A saying I picked up early in my career as a junior developer from a highly skilled, if somewhat socially inept, architect was that I have never forgot: “I don’t care if you make mistakes; all I care about is that if you do make them, you make them consistently. Consistent mistakes we can fix inconsistent ones we cannot”

Minimalism will break you

There is a perception amongst many architects and developers that trying to be as minimalist as possible by putting as much complexity into the artefacts they produce is somehow conducive to creating a highly elegant and functioning application. It isn’t. Unless you are blessed with a team of people as equally smart and intelligent as yourself it will not work because fundamentally all IT projects are produced by humans and humans all think differently. Know your teams capabilities, know the expectations of the client and create processes, standards and a solution that meets these requirements in a simple and consistent fashion and you will be successful. Your worst enemy is always yourself, over-think, over-engineer, over-complicate it for your own ego’s sake and it will fail. You can sometimes get away with it on a small project < $500,000 AUD but you won’t on anything above and beyond $1M AUD

Owning the failures and sharing the success = respect

Back yourself and your judgement. Be confident in your decisions and people will buy-in to what you are selling, be cagey, un-cooperative and aloof and those below you will lose faith in the directions you set. There is no shame in being wrong or not knowing all the answers, just be accountable for your mistakes and learn to accept you are not always right and you will be amased at how well things will turn out. Don’t be afraid to stick your neck and take responsibility for when you fail. Because you will fail. But the most important thing is the way in which you handle and respond to it. Start pointing fingers, shouting and blaming others and you will lose respect. Own the response to fix the problem, commit yourself and always tell the truth, even if it hurts when doing so, and you’ll be respected.
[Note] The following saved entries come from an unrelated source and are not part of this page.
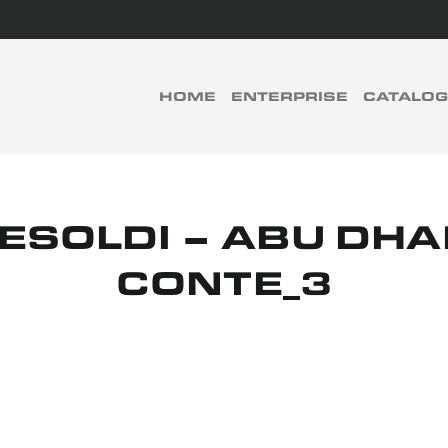
rch
HOME
ENTERPRISE
CATALO
RECHERCHER
ESOLDI – ABU DHA
CONTE_3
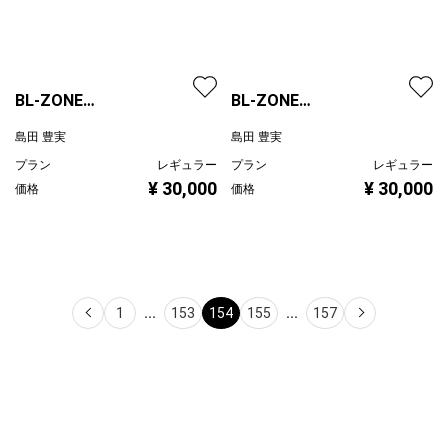
BL-ZONE
BL-ZONE
2023/01/18/Crow/h
2023/01/18/Crow/g
島田 豊実
島田 豊実
プラン
レギュラー
プラン
レギュラー
¥ 30,000
¥ 30,000
価格
価格
1
...
153
154
155
...
157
How to sum it up? Why quote a luminary of course

I am both a victim and a perpetrator of this quote from Frederick Brooks, bookmark it and remember it, to keep yourself grounded:
An architect’s first work is apt to be spare and clean. He knows he doesn’t know what he’s doing, so he does it carefully and with great restraint.
As he designs the first work, frill after frill and embellishment after embellishment occur to him. These get stored away to be used “next time.” Sooner or later the first system is finished, and the architect, with firm confidence and a demonstrated mastery of that class of systems, is ready to build a second system.
This second is the most dangerous system a man ever designs. When he does his third and later ones, his prior experiences will confirm each other as to the general characteristics of such systems, and their differences will identify those parts of his experience that are particular and not generalizable.
The general tendency is to over-design the second system, using all the ideas and frills that were cautiously sidetracked on the first one. The result, as Ovid says, is a “big pile.”